Ad inizio partita, l'Apripista risponde ad una domanda, sempre la stessa, e cioè: " Qual è la tecnologia che ha cambiato tutto?". Da qui parte ad aprire la scena, dovendo però fare attenzione a mettere già il Viaggiatore davanti ad una piccola scelta, basata sui suoi drives. Questi non sono altro che degli aspetti di sè che il giocatore vuole che si realizzino\che non cambino, come la Visione che il personaggio ha del proprio futuro(Visione legata a possibili progressi tecnologici,ma non solo), la sua Identità, il suo Status (ciò che vuole raggiungere, come status, non ciò che ha) e il suo Rituale, vale a dire una sua specifica abitudine, che non vorrebbe che il tempo cambiasse o rendesse impossibile da realizzare.
A questo punto il Viaggiatore reagisce, quindi la palla passa alla Guida, che usando le Pressioni (png particolari, ma anche elementi astratti. La prima Pressione è il tempo, per dire.) dovrà portare il personaggio a scegliere tra due dei suoi drives, e a perderne per sempre uno.
Quando la scelta è stata fatta, il giocatore chiude la scena descrivendo in breve le conseguenze di questa scelta, quindi l'Apripista pone un'altra domanda legata agli eventi accaduti in gioco, domanda a cui risponderà l'apripista successivo. Dopo che ogni personaggio avrà avuto una scena si chiuderà un'era, per passare poi alla successiva. Le ere sono tre: Umana, transumana, postumana.

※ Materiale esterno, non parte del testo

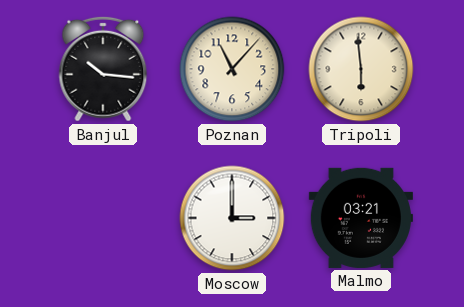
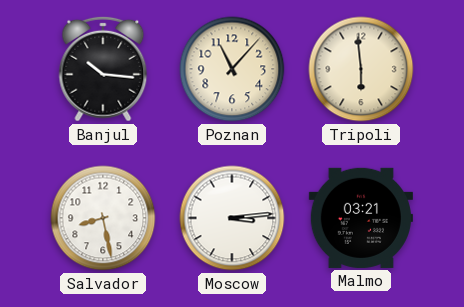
Salvador: none -> 8:28
Moscow: 3:00 -> 3:14
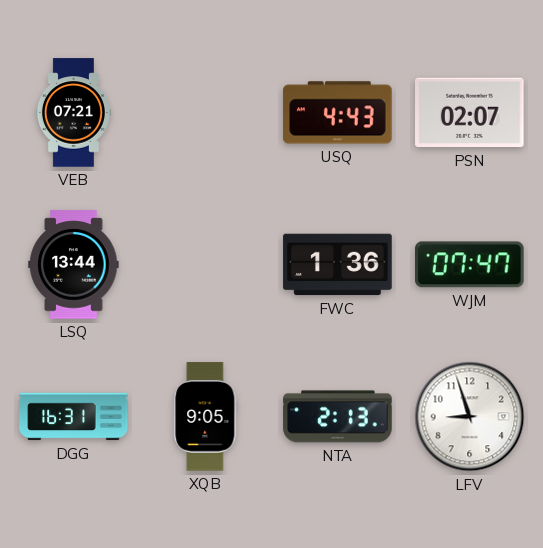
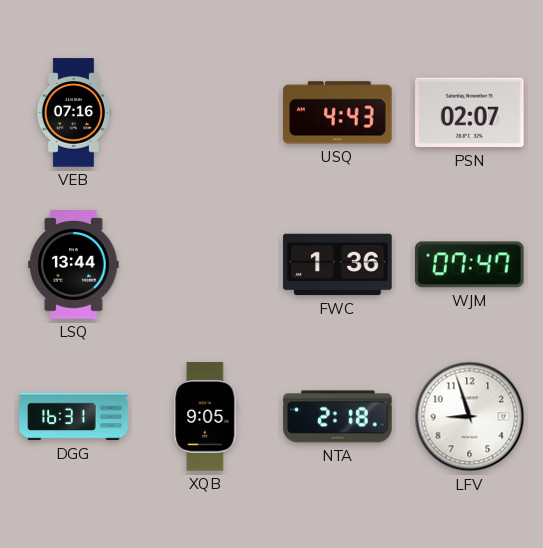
VEB: 07:21 -> 07:16
NTA: 2:13 -> 2:18
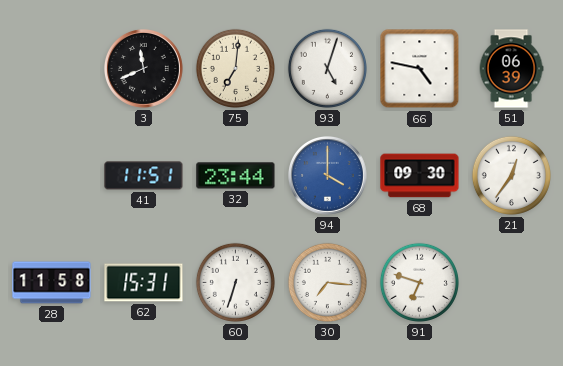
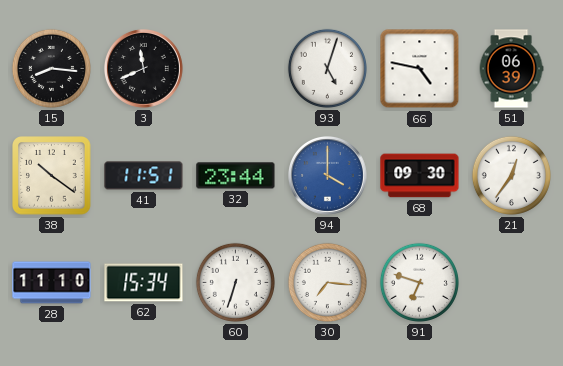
15: none -> 8:16
75: 7:01 -> none
38: none -> 10:21
28: 11:58 -> 11:10
62: 15:31 -> 15:34
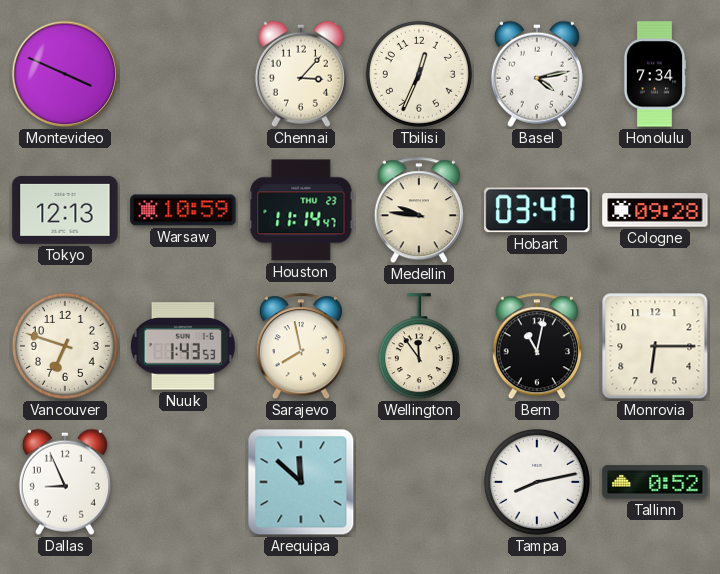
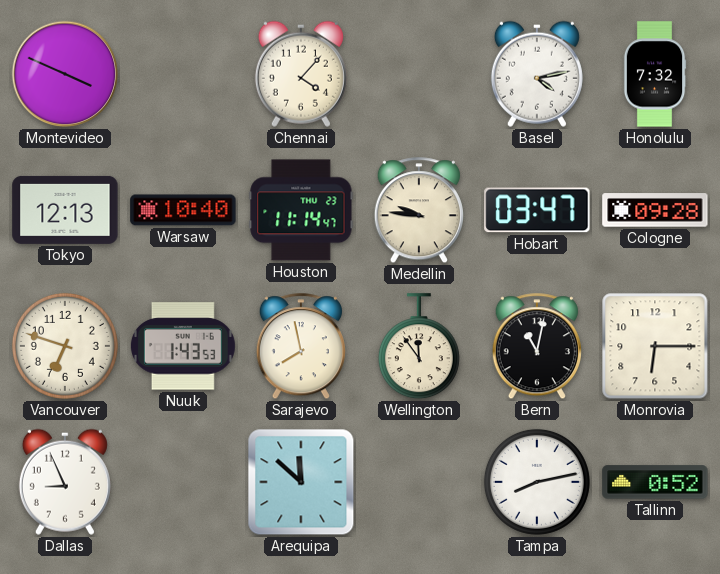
Chennai: 3:07 -> 4:07
Tbilisi: 12:34 -> none
Honolulu: 7:34 -> 7:32
Warsaw: 10:59 -> 10:40
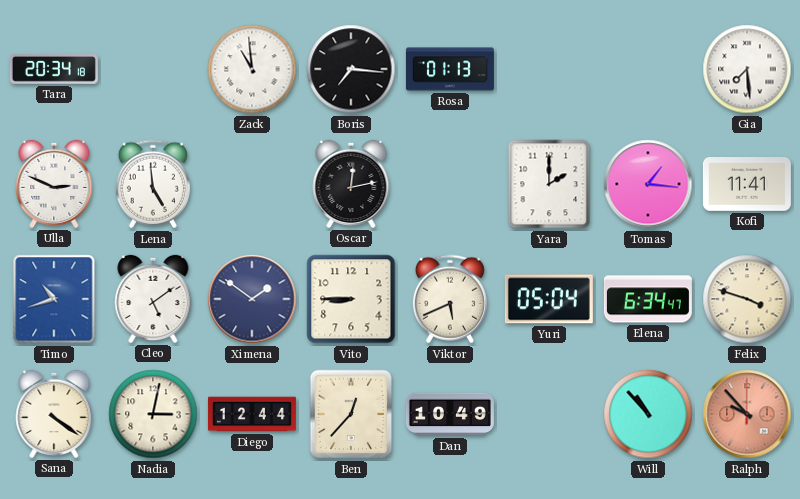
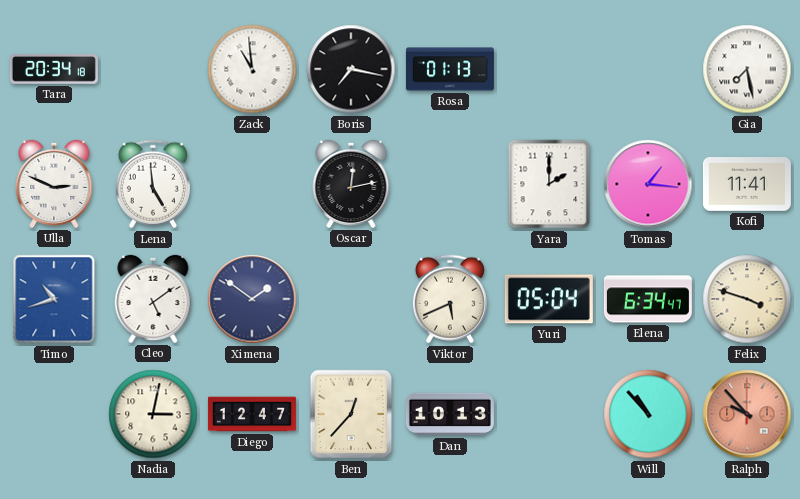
Boris: 7:16 -> 7:17
Gia: 7:29 -> 7:28
Vito: 8:45 -> none
Sana: 4:21 -> none
Diego: 12:44 -> 12:47
Dan: 10:49 -> 10:13
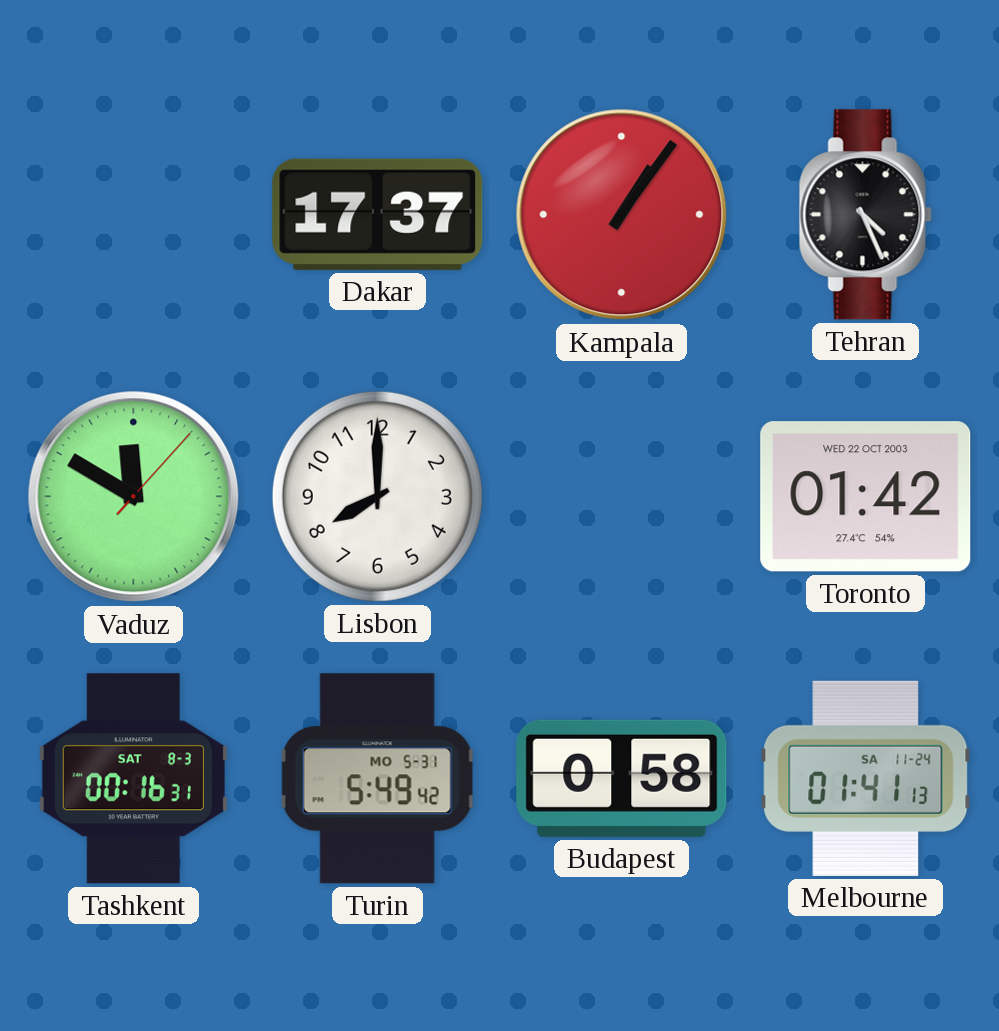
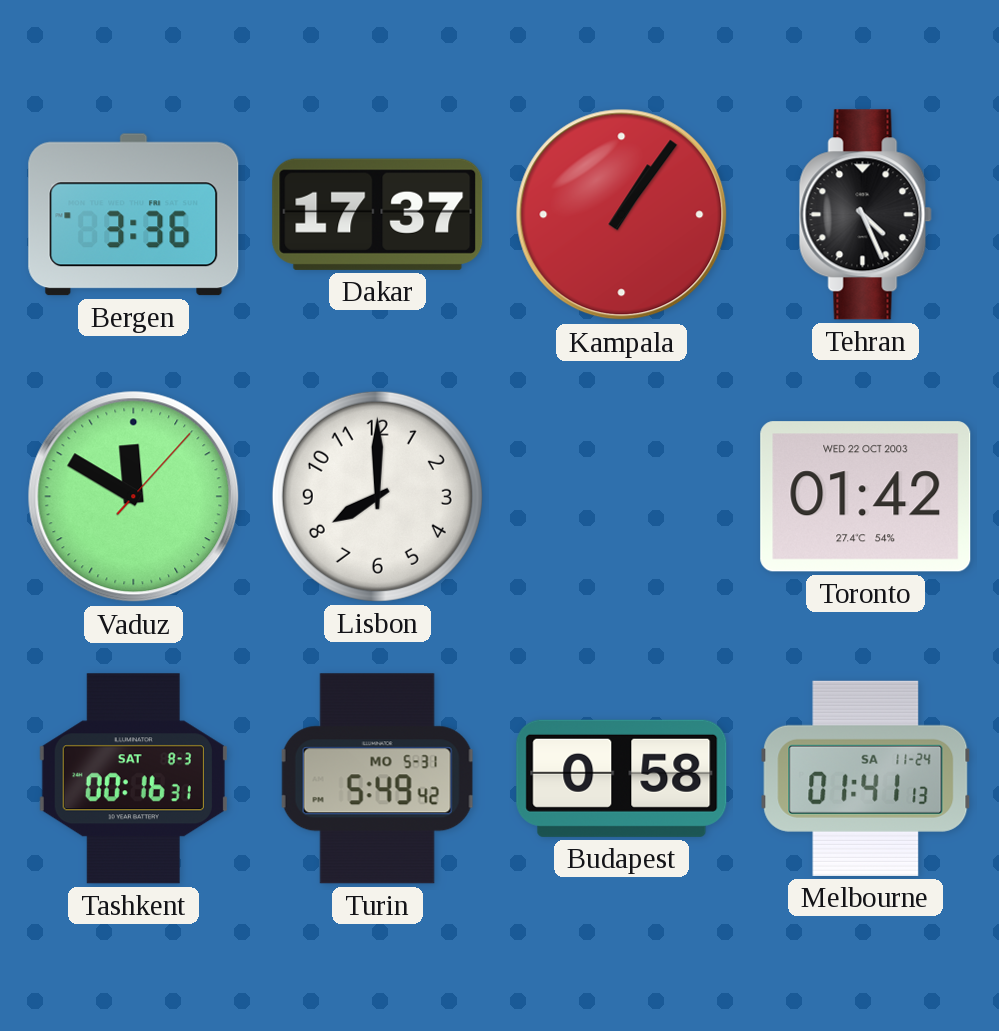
Bergen: none -> 3:36
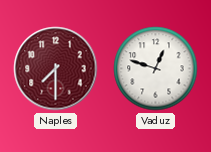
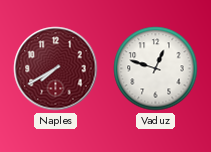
Naples: 7:30 -> 7:40
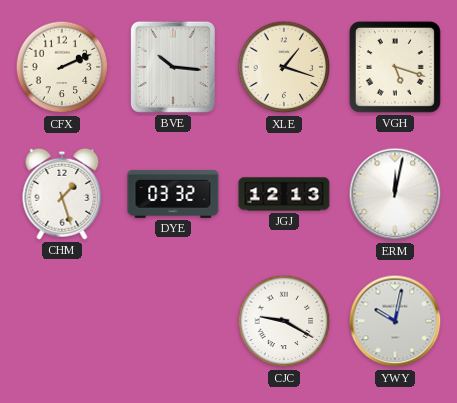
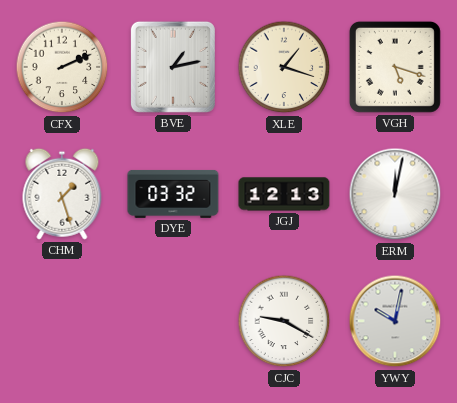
BVE: 10:16 -> 1:13
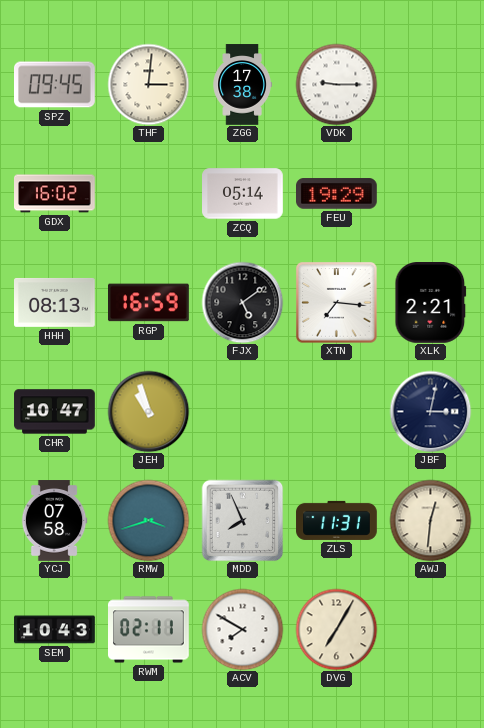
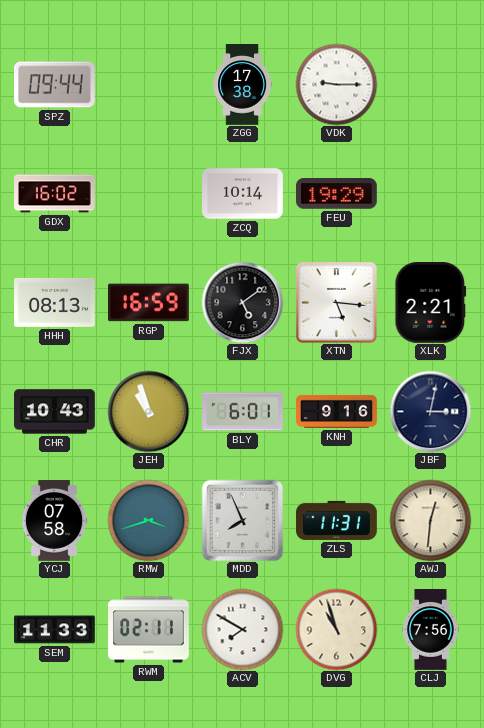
SPZ: 09:45 -> 09:44
THF: 3:01 -> none
ZCQ: 05:14 -> 10:14
XTN: 7:16 -> 5:16
CHR: 10:47 -> 10:43
BLY: none -> 6:01
KNH: none -> 9:16
SEM: 10:43 -> 11:33
DVG: 7:05 -> 10:57
CLJ: none -> 7:56
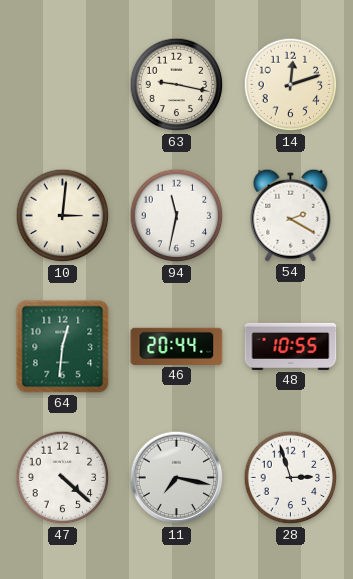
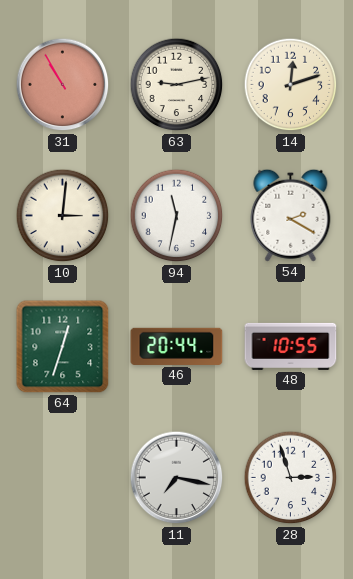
31: none -> 10:55
63: 9:17 -> 9:13
64: 12:31 -> 12:33
47: 4:22 -> none
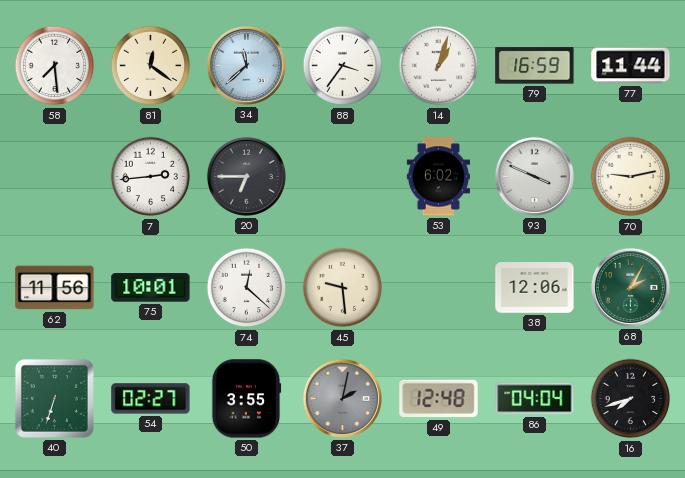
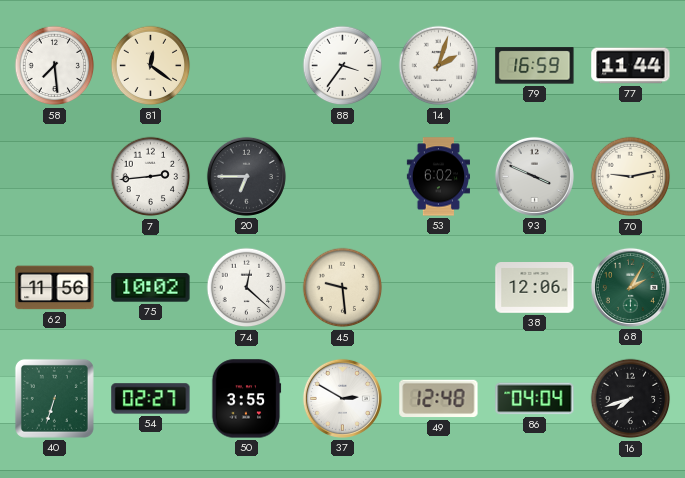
34: 11:38 -> none
14: 1:03 -> 2:03
75: 10:01 -> 10:02
37: 2:02 -> 2:50
37 dial: grey -> white
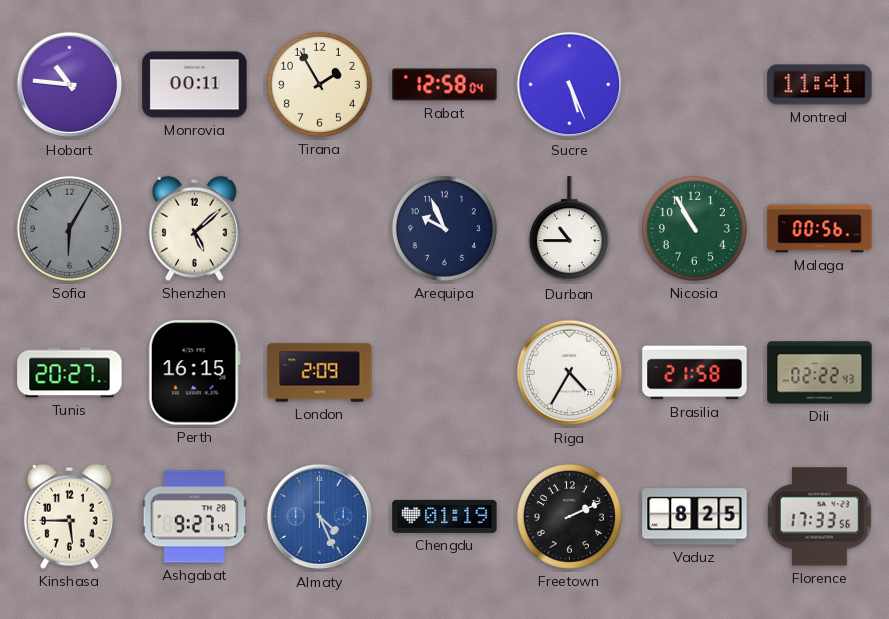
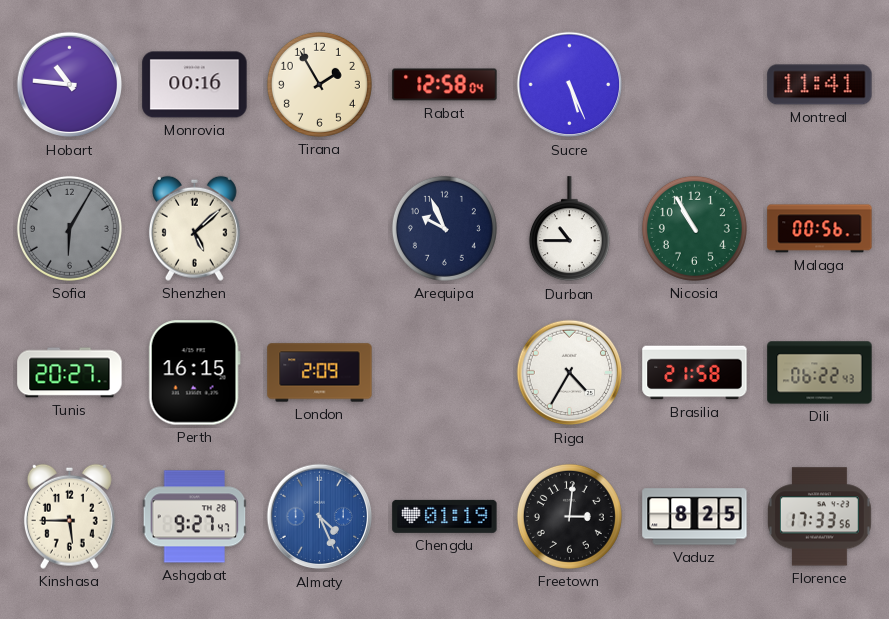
Monrovia: 00:11 -> 00:16
Dili: 02:22 -> 06:22
Freetown: 2:11 -> 3:01
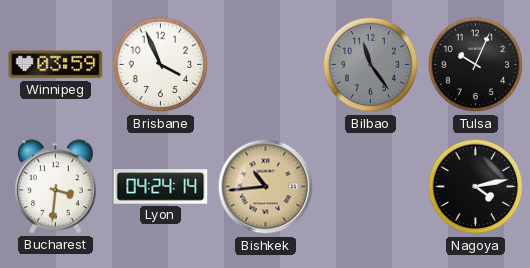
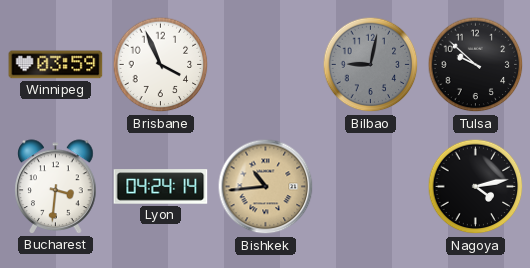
Bilbao: 11:24 -> 9:02
Tulsa: 10:04 -> 9:52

Ognuna è posta ad anni di distanza dalla precedente, e mentre nella prima vediamo i personaggi lottare in gioventù per i propri ideali, nella seconda li vediamo raggiungere i propri status quo, e nella terza difendere le loro posizioni e insegnare-confrontarsi con le nuove generazioni.
La partita è scorsa piacevolmente,anche se abbiamo dovuto terminarla on line, e le (scarne) meccaniche hanno lavorato bene, compiendo il loro dovere. L'apertura della scena appannaggio dell'apripista mi ha ricordato molto i famosi "primi cinque secondi" di Gioventù Bruciata, mentre i drives si sono rivelati una semplice fonte di ispirazione per il cammino del personaggio. Una delle obiezioni che ho sentito, infatti, è che, specialmente nel caso di Rituali particolari, la scelta non è vera, perchè si potrebbe sempre officiarli o compierli in privato, e non cambierebbe niente.
Ciò che è emerso dalla nostra partita, invece, è che, quando un personaggio compie una scelta, per lui la scelta è sempre definitiva: Il mio PG aveva "scrivere sul proprio diario", ma quando ha scelto di abbandonare quel rituale, io, giocatore, sapevo che per lui
il motivo per cui compiva quel gesto non sussisteva più, e quindi non aveva più senso compierlo, nè includerlo ancora in ciò che muoveva il PG.
In conclusione, PP si è rivelato molto molto bello, ma purtroppo non per tutti: occorre molto affiatamento nel gruppo e molta fiducia tra i suoi membri; inoltre, la variante a 4 giocatori ci è sembrata più facile e scorrevole (il gioco è pensato per tre), perchè spingere sui tasti esatti non è sempre facile, e a volte ci si trova con un foglio bianco davanti. In quei casi l'apporto della seconda guida (o il dialogo con essa) e dell'apripista si è rivelato fondamentale.